## Source records:
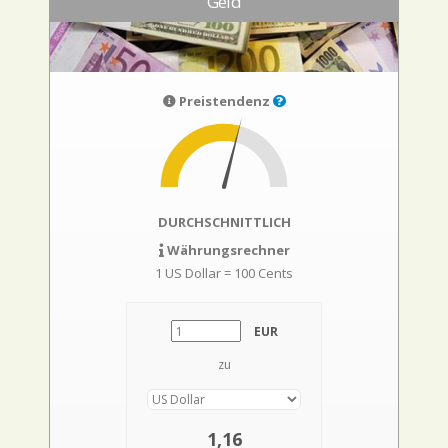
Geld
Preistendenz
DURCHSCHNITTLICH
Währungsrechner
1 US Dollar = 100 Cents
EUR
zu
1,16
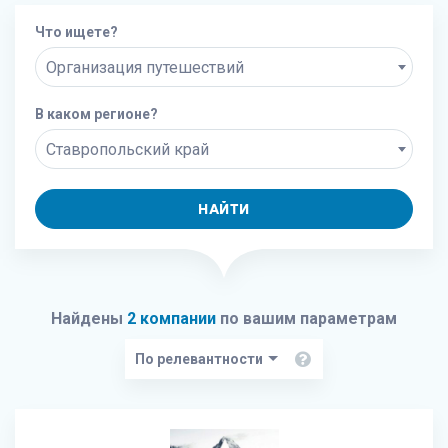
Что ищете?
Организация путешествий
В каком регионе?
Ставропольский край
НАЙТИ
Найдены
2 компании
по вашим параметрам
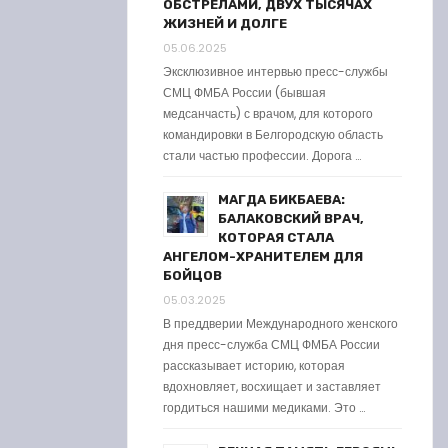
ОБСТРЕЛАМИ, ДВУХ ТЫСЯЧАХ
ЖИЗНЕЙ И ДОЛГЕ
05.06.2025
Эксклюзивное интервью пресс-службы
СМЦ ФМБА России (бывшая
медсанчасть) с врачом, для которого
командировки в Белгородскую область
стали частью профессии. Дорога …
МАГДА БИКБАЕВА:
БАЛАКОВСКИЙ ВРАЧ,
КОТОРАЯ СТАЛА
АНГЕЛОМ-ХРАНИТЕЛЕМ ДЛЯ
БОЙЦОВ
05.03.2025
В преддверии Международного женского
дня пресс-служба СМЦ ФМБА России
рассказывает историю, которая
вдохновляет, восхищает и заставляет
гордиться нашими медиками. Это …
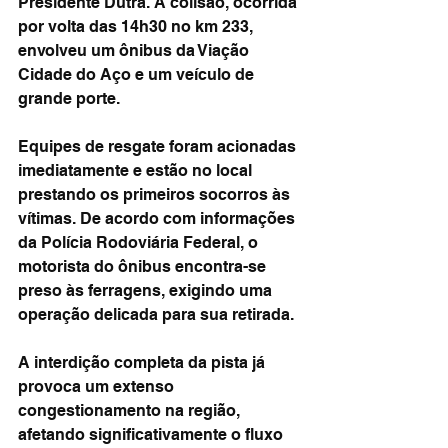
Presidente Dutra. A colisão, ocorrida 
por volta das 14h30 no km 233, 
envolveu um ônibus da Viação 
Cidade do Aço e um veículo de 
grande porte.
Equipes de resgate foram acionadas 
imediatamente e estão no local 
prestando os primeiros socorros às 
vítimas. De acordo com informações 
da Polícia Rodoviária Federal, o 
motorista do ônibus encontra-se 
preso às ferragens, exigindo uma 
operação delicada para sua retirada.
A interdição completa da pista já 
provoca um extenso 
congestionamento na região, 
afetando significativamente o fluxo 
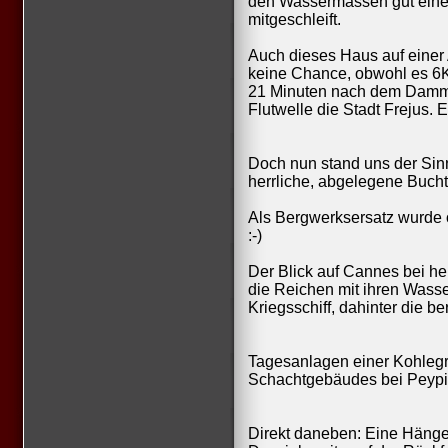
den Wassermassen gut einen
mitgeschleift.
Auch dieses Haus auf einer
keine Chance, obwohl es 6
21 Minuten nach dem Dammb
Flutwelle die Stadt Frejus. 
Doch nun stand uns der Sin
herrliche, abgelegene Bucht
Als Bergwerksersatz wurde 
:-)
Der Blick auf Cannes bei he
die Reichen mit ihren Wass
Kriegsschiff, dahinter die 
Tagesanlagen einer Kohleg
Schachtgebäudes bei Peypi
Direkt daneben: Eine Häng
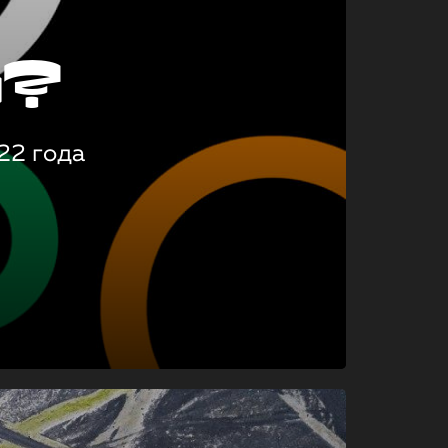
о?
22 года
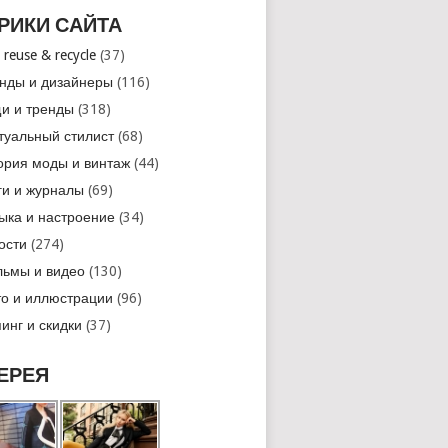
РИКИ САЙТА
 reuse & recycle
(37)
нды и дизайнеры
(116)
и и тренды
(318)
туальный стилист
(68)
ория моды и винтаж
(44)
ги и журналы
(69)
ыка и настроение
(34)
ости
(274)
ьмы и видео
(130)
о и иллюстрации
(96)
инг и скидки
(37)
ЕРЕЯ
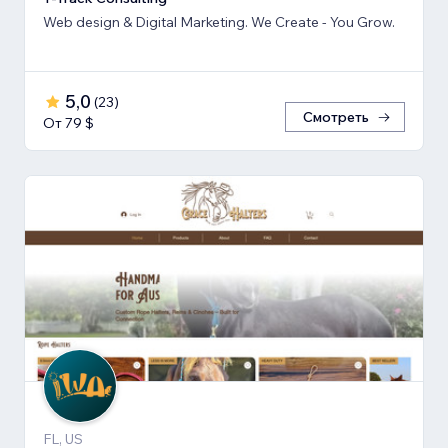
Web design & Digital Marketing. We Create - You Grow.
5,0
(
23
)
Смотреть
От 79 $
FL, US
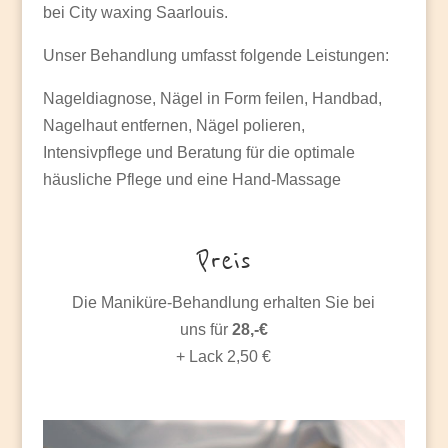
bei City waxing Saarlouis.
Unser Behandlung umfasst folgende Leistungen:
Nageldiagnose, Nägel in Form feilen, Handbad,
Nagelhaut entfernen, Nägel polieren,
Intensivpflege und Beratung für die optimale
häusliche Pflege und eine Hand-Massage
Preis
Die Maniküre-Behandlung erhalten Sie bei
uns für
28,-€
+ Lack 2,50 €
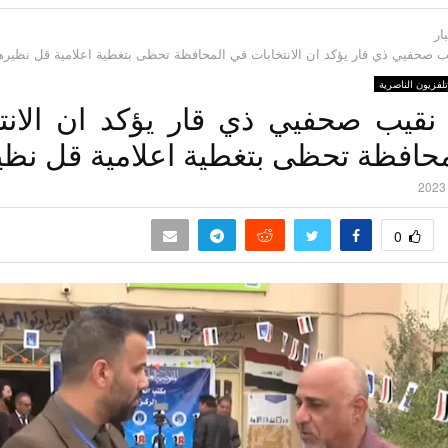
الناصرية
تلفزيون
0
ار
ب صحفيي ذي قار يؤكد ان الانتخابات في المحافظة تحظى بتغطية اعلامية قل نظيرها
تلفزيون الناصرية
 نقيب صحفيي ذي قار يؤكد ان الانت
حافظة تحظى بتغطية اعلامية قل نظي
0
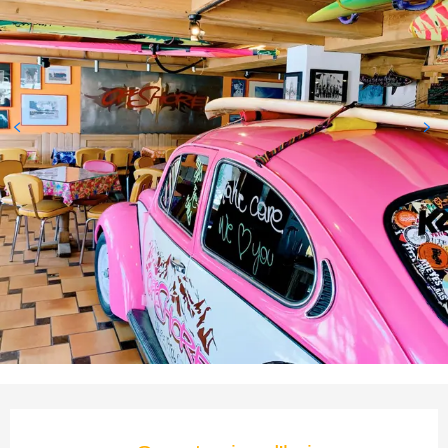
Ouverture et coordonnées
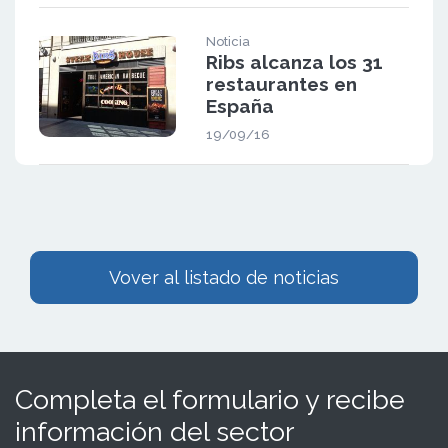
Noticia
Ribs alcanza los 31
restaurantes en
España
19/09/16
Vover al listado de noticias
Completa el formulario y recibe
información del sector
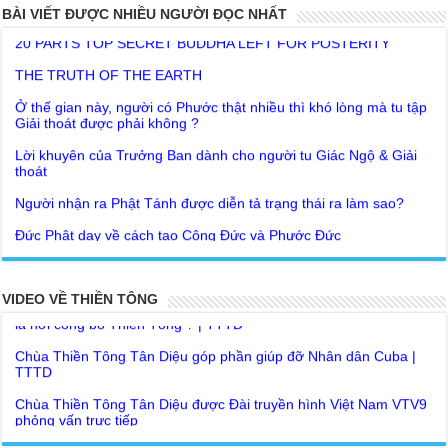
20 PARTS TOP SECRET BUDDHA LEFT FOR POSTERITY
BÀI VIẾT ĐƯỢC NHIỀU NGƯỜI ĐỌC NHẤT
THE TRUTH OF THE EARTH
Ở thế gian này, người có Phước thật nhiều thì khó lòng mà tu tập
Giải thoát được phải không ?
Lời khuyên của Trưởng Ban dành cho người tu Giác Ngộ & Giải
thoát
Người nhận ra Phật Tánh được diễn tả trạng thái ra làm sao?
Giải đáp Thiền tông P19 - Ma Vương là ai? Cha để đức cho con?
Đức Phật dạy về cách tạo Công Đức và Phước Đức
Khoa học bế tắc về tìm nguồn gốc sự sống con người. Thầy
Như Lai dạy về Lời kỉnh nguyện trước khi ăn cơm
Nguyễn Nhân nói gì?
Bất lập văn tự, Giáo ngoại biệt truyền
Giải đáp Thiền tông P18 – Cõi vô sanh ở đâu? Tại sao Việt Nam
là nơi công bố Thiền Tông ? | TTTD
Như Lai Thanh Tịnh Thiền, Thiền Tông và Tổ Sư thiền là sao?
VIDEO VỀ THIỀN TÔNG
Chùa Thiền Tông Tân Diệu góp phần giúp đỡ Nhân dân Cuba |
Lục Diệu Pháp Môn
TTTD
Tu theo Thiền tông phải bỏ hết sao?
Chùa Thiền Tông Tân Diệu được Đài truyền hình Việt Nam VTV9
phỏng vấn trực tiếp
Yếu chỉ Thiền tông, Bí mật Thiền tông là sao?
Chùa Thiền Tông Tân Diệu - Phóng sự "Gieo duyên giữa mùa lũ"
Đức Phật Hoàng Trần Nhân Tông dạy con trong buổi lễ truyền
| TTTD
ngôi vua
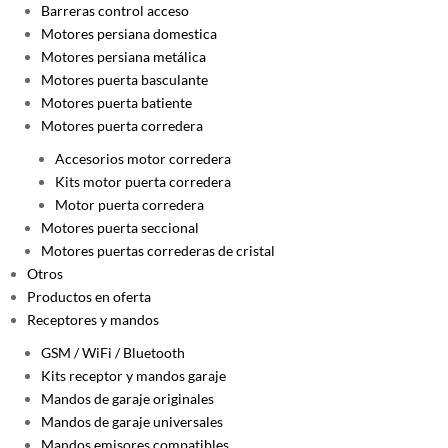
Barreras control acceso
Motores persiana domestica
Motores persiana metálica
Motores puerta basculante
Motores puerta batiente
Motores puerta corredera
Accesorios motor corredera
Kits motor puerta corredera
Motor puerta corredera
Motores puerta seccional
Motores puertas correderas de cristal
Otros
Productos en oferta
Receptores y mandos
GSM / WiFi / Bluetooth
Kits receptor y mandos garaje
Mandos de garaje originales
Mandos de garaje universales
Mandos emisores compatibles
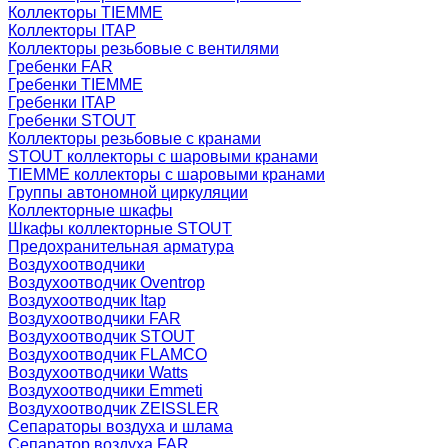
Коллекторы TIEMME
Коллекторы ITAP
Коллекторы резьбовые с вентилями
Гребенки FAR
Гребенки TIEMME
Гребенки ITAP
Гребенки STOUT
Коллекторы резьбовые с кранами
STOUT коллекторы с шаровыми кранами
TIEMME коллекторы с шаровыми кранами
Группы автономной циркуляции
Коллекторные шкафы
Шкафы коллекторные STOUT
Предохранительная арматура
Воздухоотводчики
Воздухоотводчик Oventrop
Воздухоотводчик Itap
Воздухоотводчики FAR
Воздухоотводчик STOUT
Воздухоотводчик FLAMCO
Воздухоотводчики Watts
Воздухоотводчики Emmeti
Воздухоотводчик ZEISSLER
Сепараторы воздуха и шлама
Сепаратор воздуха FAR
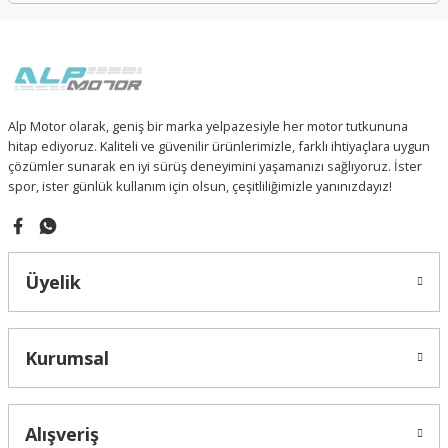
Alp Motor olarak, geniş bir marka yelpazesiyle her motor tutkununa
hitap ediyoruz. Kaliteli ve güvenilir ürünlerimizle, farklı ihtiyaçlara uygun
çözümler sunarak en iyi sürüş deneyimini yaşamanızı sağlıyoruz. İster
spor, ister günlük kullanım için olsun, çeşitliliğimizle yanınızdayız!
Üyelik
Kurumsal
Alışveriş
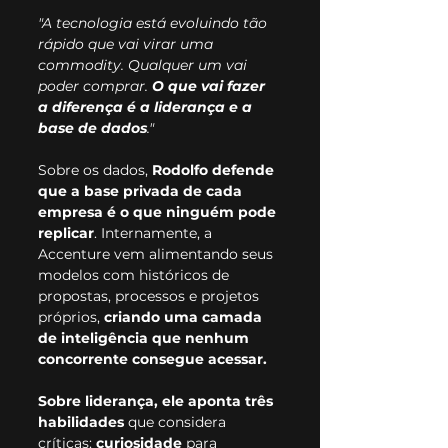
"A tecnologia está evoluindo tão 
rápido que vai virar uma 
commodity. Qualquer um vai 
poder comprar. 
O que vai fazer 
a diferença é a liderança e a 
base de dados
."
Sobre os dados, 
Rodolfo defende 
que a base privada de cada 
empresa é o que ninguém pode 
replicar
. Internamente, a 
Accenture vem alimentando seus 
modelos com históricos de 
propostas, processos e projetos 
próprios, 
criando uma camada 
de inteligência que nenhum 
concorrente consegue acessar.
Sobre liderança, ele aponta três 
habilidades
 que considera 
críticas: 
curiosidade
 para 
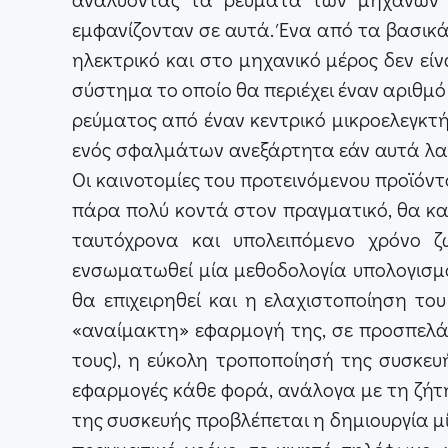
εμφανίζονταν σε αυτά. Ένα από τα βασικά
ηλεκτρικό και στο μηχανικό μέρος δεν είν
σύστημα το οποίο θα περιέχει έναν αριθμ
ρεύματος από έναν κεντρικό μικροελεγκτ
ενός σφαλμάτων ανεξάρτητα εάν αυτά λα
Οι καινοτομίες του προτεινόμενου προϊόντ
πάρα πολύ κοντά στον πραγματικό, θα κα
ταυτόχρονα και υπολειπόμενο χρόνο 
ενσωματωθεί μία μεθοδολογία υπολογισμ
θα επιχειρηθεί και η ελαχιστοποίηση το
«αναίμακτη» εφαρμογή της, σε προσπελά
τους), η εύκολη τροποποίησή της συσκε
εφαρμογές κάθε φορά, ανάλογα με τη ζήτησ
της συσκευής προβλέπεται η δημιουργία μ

## Exercise objective:
Filter the records down to the lines containing the word "Воздухоотводчики", and copy those.

## Answer for the task:
Воздухоотводчики
Воздухоотводчики FAR
Воздухоотводчики Watts
Воздухоотводчики Emmeti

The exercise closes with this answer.